▶ **Task brief**
All of the entries should be returned without a single change.

▶ **Supplied material**
■ ■ ■ ■ ■ ■ ■

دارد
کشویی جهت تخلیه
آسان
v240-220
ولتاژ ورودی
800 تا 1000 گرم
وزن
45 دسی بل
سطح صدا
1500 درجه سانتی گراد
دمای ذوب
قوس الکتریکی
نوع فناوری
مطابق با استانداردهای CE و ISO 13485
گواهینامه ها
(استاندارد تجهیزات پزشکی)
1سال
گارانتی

■ ■ ■ ■ ■ ■ ■

▶ **Response to this task**
دارد
کشویی جهت تخلیه
آسان
v240-220
ولتاژ ورودی
800 تا 1000 گرم
وزن
45 دسی بل
سطح صدا
1500 درجه سانتی گراد
دمای ذوب
قوس الکتریکی
نوع فناوری
مطابق با استانداردهای CE و ISO 13485
گواهینامه ها
(استاندارد تجهیزات پزشکی)
1سال
گارانتی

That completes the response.